El terrorismo como justificación para la vigilancia
By Enrique Dans
Mi columna en El Español de hoy lunes se titula “Terroristas y consolas“, y hace referencia al hecho de que, según el ministro del Interior belga, Jan Jambon, los terroristas implicados en los recientes atentados de París se comunicaban y coordinaban aparentemente utilizando algo tan aparentemente inocuo como los foros de la PlayStation 4, cuya monitorización resulta, cuando menos, complicada.
Con cada nuevo atentado, se pretende intensificar la vigilancia sobre las actividades cotidianas y las comunicaciones de los ciudadanos, como si esos ciudadanos fueran realmente los culpables de los atentados que sufren y como si esa vigilancia irracional fuese a solucionar algo o a evitar el siguiente atentado. Es una relación completamente falsa, una falacia. Intensificar la vigilancia sobre los ciudadanos no ayuda a prevenir el terrorismo, como demuestra el hecho de que esos niveles de vigilancia se hayan intensificado de manera consistente a lo largo de la última década y, sin embargo, los atentados hayan seguido teniendo lugar. Poner bajo sospecha y vigilancia a la totalidad de la población no sirve para evitar atentados: siempre hay maneras de coordinar la acción terrorista que no pueden ser monitorizadas y que los terroristas se afanan en buscar, mientras el resto de la población, la que no es terrorista ni se plantea serlo, es la que termina siendo injusta y absurdamente sometida a una vigilancia irracional. Los atentados de Charlie Hebdo del pasado enero nos horrorizaron a todos, y ya en aquel momento escribí sobre la vulneración de la libertad ciudadana que la previsible respuesta a los mismos iba a suponer. Se siguió adelante, se intensificó la vigilancia a todos los ciudadanos franceses… y por supuesto, no sirvió para nada, ni fue capaz de prevenir en modo alguno los atentados de hace pocos días. Ni podrán prevenir el siguiente, me temo. Es tan sencillo como que ese tipo de medidas de vigilancia indiscriminada NO SIRVEN PARA NADA. Desengañémonos, y dejemos de justificar lo injustificable, por grande que nos parezca el mal a evitar. Es que, sencillamente, no se evita.

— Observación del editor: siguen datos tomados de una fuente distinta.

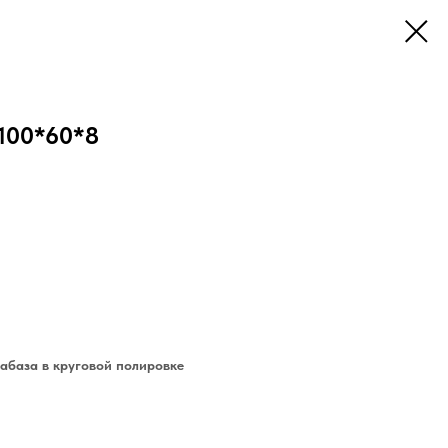
100*60*8
абаза в круговой полировке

No caigamos en razonamientos erróneos: un mayor riesgo de acciones terroristas no justifica mayores niveles de vigilancia. La única vigilancia sobre los ciudadanos que debe tener lugar en un estado democrático es la que ordene y autorice un juez de acuerdo con el ordenamiento legal vigente, y en ningún caso debe ser indiscriminada. Que Francia o el Reino Unido se unan a los países que vigilan indiscriminadamente a sus ciudadanos no va a servirles para sufrir menos atentados, y sí para vulnerar de manera cada vez más patente los derechos de sus ciudadanos. Una sociedad en la que los derechos de los ciudadanos son pisoteados de esa forma no solo no reduce la amenaza terrorista, sino que se convierte además en una sociedad peor, en la que el estado es el primero que no respeta las normas.

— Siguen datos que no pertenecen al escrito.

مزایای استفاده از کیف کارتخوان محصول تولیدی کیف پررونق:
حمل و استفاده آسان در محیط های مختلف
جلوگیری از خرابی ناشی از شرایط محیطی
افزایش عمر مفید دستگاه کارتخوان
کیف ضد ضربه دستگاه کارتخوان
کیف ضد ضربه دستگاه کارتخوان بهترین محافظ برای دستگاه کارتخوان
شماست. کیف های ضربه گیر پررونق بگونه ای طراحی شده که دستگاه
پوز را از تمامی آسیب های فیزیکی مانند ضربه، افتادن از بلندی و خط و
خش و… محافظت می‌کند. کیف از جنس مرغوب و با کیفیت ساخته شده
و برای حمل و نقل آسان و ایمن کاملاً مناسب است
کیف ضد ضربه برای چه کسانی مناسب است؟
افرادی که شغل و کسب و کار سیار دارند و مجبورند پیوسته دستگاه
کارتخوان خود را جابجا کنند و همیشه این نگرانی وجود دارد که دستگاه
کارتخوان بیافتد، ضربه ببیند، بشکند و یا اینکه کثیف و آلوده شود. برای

Los atentados en París son execrables, cobardes, injustificables y asquerosos. Pero no hagamos que sus efectos sean aún peores tomando las decisiones erróneas y justificando entornos paranoicos en los que toda la población se encuentra bajo sospecha y vigilancia. Haciendo eso no solo habrán ganado ellos, sino que además, habremos perdido todos.